03Section

Hardware & Experiments

The test rig

The pipeline was deployed on a real Husqvarna Automower in an outdoor test environment. Onboard compute is intentionally modest; the edge node carries the heavy reasoning over a local link.

Robot

Husqvarna Automower 450X Nera

Production residential mower used as the autonomy platform.

Compute

Raspberry Pi 4

Onboard host running segmentation and orchestration.

Camera

OBSBOT Meet 2

Forward-facing USB camera mounted on the mower deck.

Edge node

MacBook Pro M2 Pro

Local edge workstation hosting the candidate VLMs.

Husqvarna Automower 450X Nera
Husqvarna Automower 450X Nera
Raspberry Pi 4 and OBSBOT camera
Onboard compute (Raspberry Pi 4)

Scenarios

What the VLM did, in cases where segmentation alone could not.

01 · Transient obstacle

Running animal

"A dog is running across the mowing path from the left." · obstacle: transient · action: STOP

Dual-frame inference correctly treats motion as transient rather than as a fixed obstacle to navigate around.

02 · Group activity

Picnic on the lawn

"People are sitting on a blanket with food and drinks." · obstacle: activity · action: REROUTE

The VLM recognises the configuration as a group activity, not a list of individual objects, and chooses a respectful detour.

03 · Open-vocabulary

Vegetation reasoning

"Ornamental flowers, not grass to be mowed." · obstacle: static · action: REROUTE

Differentiates ornamental from wild vegetation by visual reasoning · without a predefined class list.

04 · Spatial nuance

Person in context

"A person is standing in the context zone, not the path." · obstacle: none · action: SLOW

Position relative to the mower path is reasoned about, not just detected.

05 · Method ablation

Dual-frame motion

Dual-frame variant outperforms single-frame on moving-subject scenarios.

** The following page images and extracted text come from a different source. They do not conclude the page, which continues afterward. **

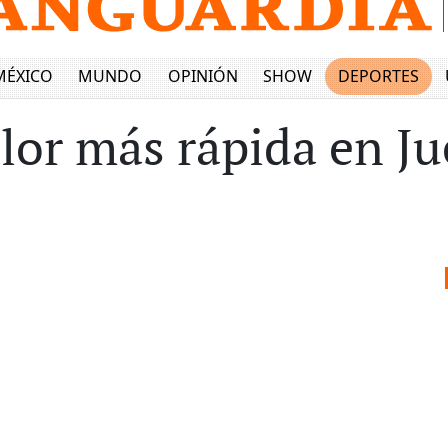
MÉXICO
MUNDO
OPINIÓN
SHOW
DEPORTES
olor más rápida en J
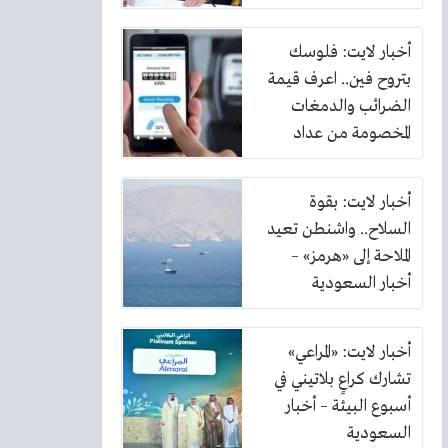
أخبار لايت: فلوسك
بتروح فين.. اعرف قيمة
الضرائب والدمغات
المخصومة من عداد
الكهرباء
أخبار لايت: بقوة
السلاح.. واشنطن تعيد
الملاحة إلى «هرمز» –
أخبار السعودية
أخبار لايت: «المراعي»
تشارك كراعٍ بلاتيني في
أسبوع البيئة – أخبار
السعودية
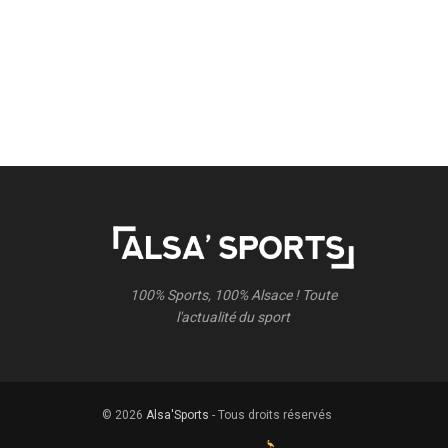
100% Sports, 100% Alsace ! Toute
l'actualité du sport
© 2026
Alsa'Sports
- Tous droits réservés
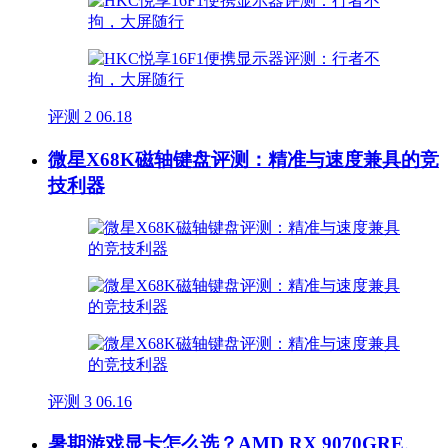
评测
2
06.18
微星X68K磁轴键盘评测：精准与速度兼具的竞
技利器
评测
3
06.16
暑期游戏显卡怎么选？AMD RX 9070GRE、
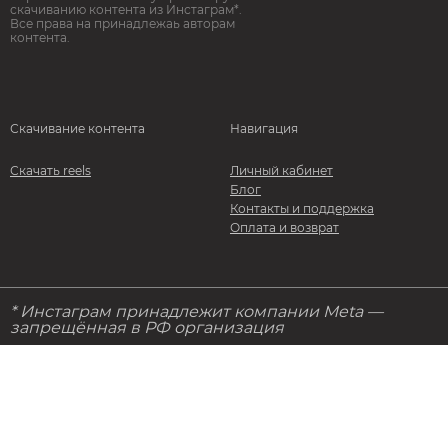
скачиванию контента из Инстаграм*.
Все права на принадлежаь авторам
контента.
Скачивание контента
Навигация
Скачать reels
Личный кабинет
Блог
Контакты и поддержка
Оплата и возврат
* Инстаграм принадлежит компании Meta —
запрещённая в РФ организация
© 2026. StorStories. Все права защищены
Политика конфидециальности
Правила и условия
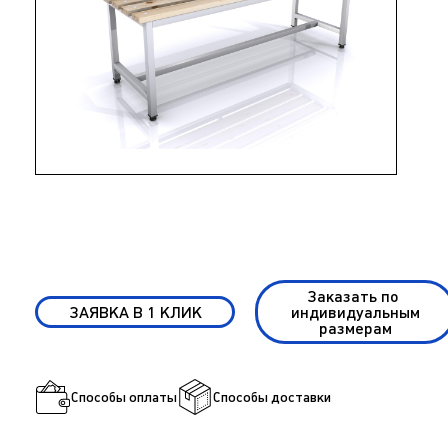
Заказать по
ЗАЯВКА В 1 КЛИК
индивидуальным
размерам
Способы оплаты
Способы доставки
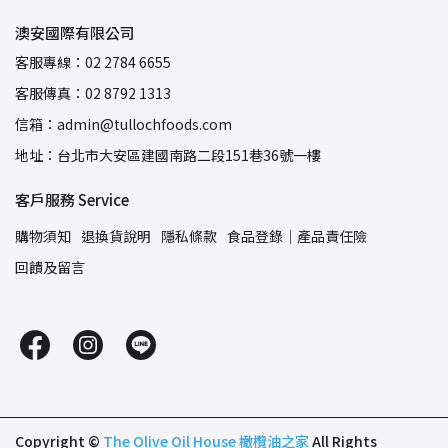
澳安國際有限公司
客服專線：02 2784 6655
客服傳真：02 8792 1313
信箱：admin@tullochfoods.com
地址：台北市大安區建國南路二段151巷36號一樓
客戶服務 Service
購物須知
退換貨說明
隱私條款
食品登錄｜產品責任險
回饋及留言
Copyright ©
The Olive Oil House 橄欖油之家
All Rights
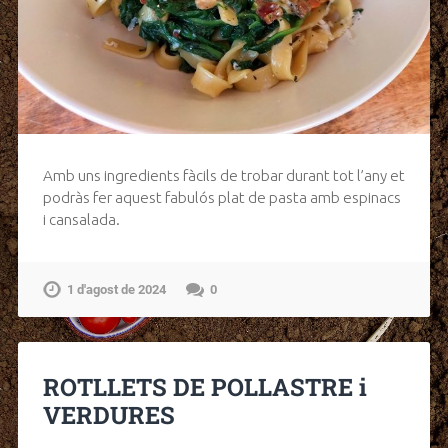
Amb uns ingredients fàcils de trobar durant tot l’any et
podràs fer aquest fabulós plat de pasta amb espinacs
i cansalada.
1 d'agost de 2024
0
ROTLLETS DE POLLASTRE i
VERDURES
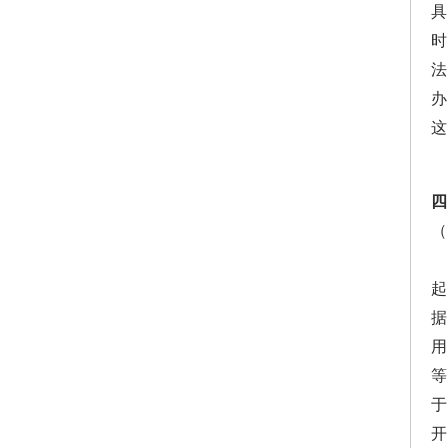
具
办
四
（
起
据
用
等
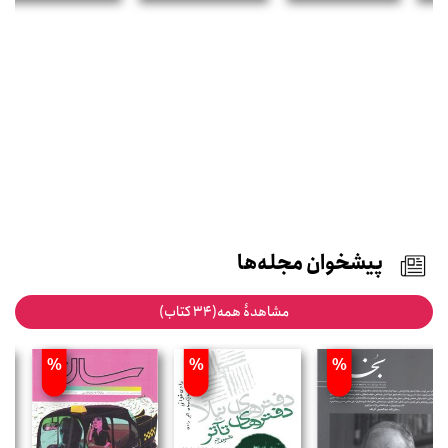
پیشخوان مجله‌ها
مشاهدۀ همه(34 کتاب)
%
%
%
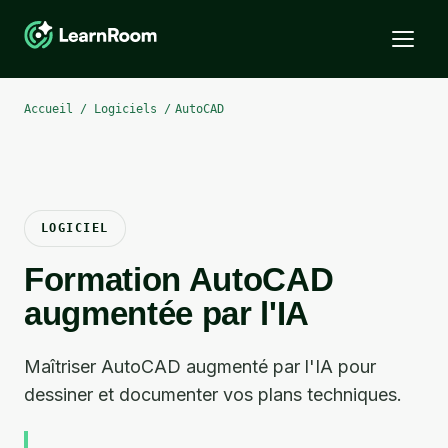
Accueil / Logiciels /
AutoCAD
LOGICIEL
Formation
AutoCAD
augmentée par l'IA
Maîtriser AutoCAD augmenté par l'IA pour
dessiner et documenter vos plans techniques.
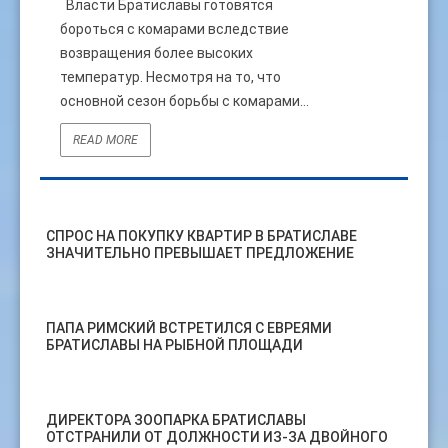
Власти Братиславы готовятся
бороться с комарами вследствие
возвращения более высоких
температур. Несмотря на то, что
основной сезон борьбы с комарами...
READ MORE
СПРОС НА ПОКУПКУ КВАРТИР В БРАТИСЛАВЕ
ЗНАЧИТЕЛЬНО ПРЕВЫШАЕТ ПРЕДЛОЖЕНИЕ
ПАПА РИМСКИЙ ВСТРЕТИЛСЯ С ЕВРЕЯМИ
БРАТИСЛАВЫ НА РЫБНОЙ ПЛОЩАДИ
ДИРЕКТОРА ЗООПАРКА БРАТИСЛАВЫ
ОТСТРАНИЛИ ОТ ДОЛЖНОСТИ ИЗ-ЗА ДВОЙНОГО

Showing two consecutive frames gives the VLM enough cue to distinguish movement from static configuration.

06 · Prompt design

Prompt v1 / v2 / v3

Three prompt variants benchmarked on an 18-image curated test set.

Errors became directly attributable to prompt design choices · a diagnostic capability unavailable in segmentation-only systems.

Headline findings

Matched or beat

the segmentation-only baseline across all tested conditions.

Unlocked

open-vocabulary reasoning that is architecturally out of reach for fixed-vocabulary models.

Improved

diagnosability · failures now attributable to model behaviour or prompt design.